A 48-year-old male is referred from an outside provider for evaluation of gross hematuria for several weeks. He denies any dysuria or subjective difficulty with voiding. His medical history is remarkable for prune belly syndrome, atrial fibrillation, hypertension, and type II diabetes mellitus. Records regarding his childhood surgical history are unfortunately scant, though notable for a remote vesicostomy that was subsequently closed, an enterocystoplasty, and abdominoplasty.
More recently, he had undergone a right simple nephrectomy 5 years prior for a non-functional kidney in the setting of recurrent urinary tract infections. The patient reports a long history of intermittent management with a urethral catheter, although he notes that he currently evacuates his bladder via spontaneous voiding without difficulty. He denies any family history of malignancies and notes that he did smoke approximately a half-pack per day of cigarettes for 2 years, from 1984 to 1986.
On physical examination, the patient’s body mass index is 32 kg/m2, and he is noted to have a well-healed, large, left-sided paramedian scar from the pubic bone to above the umbilicus; a midline scar at his prior vesicostomy site; and laxity of his abdominal wall with redundancy of his overlying skin.
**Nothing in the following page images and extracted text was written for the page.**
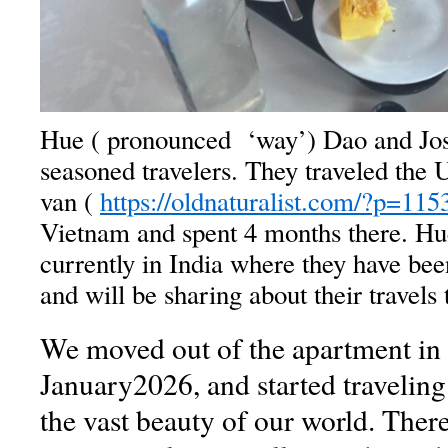
Hue ( pronounced ‘way’) Dao and Jo
seasoned travelers. They traveled the
van (
https://oldnaturalist.com/?p=115
Vietnam and spent 4 months there. Hu
currently in India where they have be
and will be sharing about their travels 
We moved out of the apartment in 
January2026, and started traveling
the vast beauty of our world. Ther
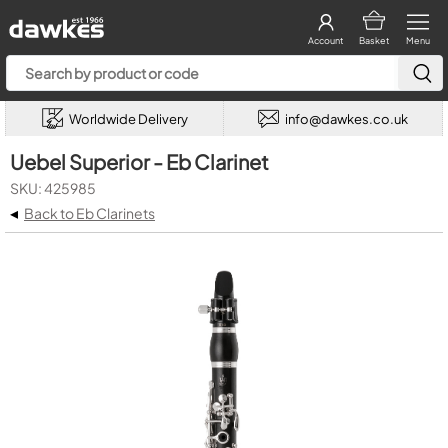
Account
Basket
Menu
Worldwide Delivery
info@dawkes.co.uk
Uebel Superior - Eb Clarinet
SKU: 425985
◂
Back to Eb Clarinets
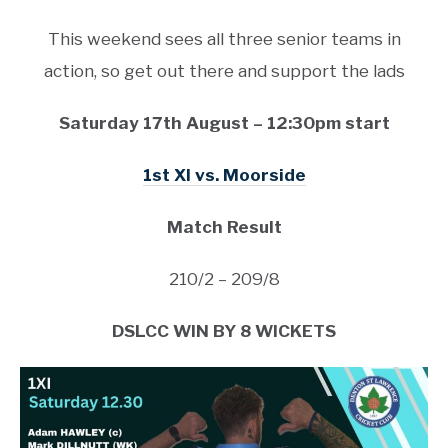
This weekend sees all three senior teams in
action, so get out there and support the lads
Saturday 17th August – 12:30pm start
1st XI vs. Moorside
Match Result
210/2 – 209/8
DSLCC WIN BY 8 WICKETS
Testes are palpable bilaterally. Laboratory evaluation reveals creatinine of 1.5 mg/dL (calculated GFR of 50 mL/min/1.73 m2); hemoglobin and hematocrit are 9.9 g/dL and 30.1%, respectively. Electrolytes, platelets, coagulation profile, liver function tests, and remainder of lab results are within normal range.
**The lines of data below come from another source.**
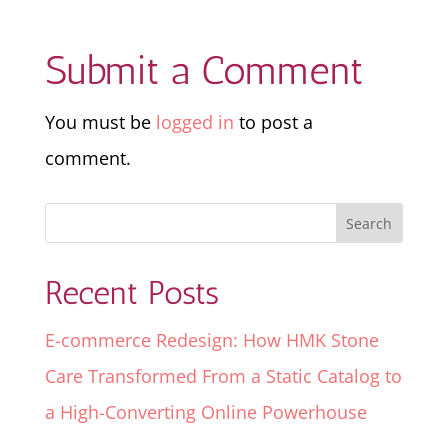
Submit a Comment
You must be
logged in
to post a
comment.
Recent Posts
E-commerce Redesign: How HMK Stone
Care Transformed From a Static Catalog to
a High-Converting Online Powerhouse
To his initial appointment, the patient brings MR images of his abdomen and pelvis, displayed in the figure. The imaging reveals a 5.6 x 4.3 x 4.5-cm mass at the anterior bladder dome with inflammation extending to the perivesical fat. No pelvic lymphadenopathy or sites of metastatic disease are found. Severe left-sided hydoureteronephrosis extends to the level of an abnormally conformed bladder, consistent with a patulous collecting system, with ureteral insertion into the dome. His abdominal wall musculature appears thin, and his prostate appears diminutive with an apparent atrophic left seminal vesicle.